→ EXERCISE DETAILS
Return each record word for word, keeping none of its pictures.

→ SOURCE DATA
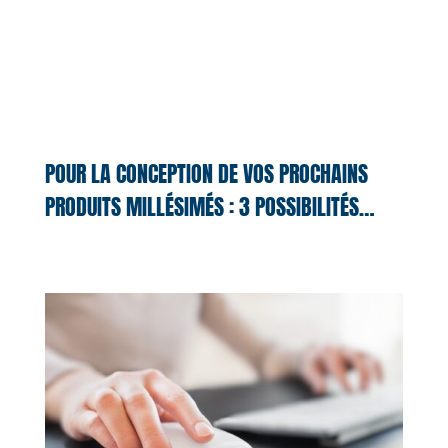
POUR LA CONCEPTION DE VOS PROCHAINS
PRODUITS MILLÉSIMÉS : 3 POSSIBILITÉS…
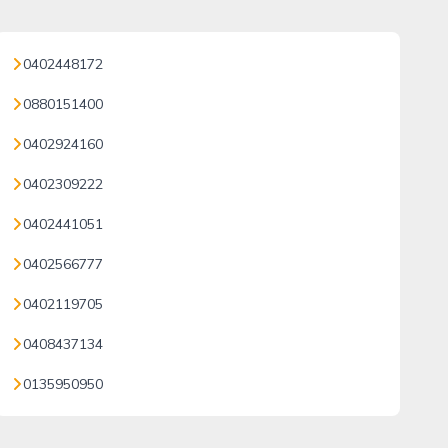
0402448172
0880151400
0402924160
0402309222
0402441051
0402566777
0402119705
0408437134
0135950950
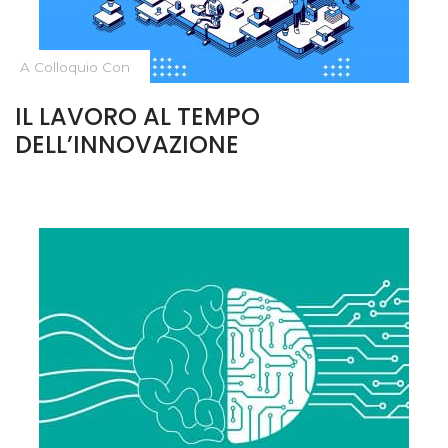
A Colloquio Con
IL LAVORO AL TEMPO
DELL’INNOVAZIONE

→ COMPLETED EXERCISE
POUR LA CONCEPTION DE VOS PROCHAINS
PRODUITS MILLÉSIMÉS : 3 POSSIBILITÉS…
0402448172
0880151400
0402924160
0402309222
0402441051
0402566777
0402119705
0408437134
0135950950
A Colloquio Con
IL LAVORO AL TEMPO
DELL’INNOVAZIONE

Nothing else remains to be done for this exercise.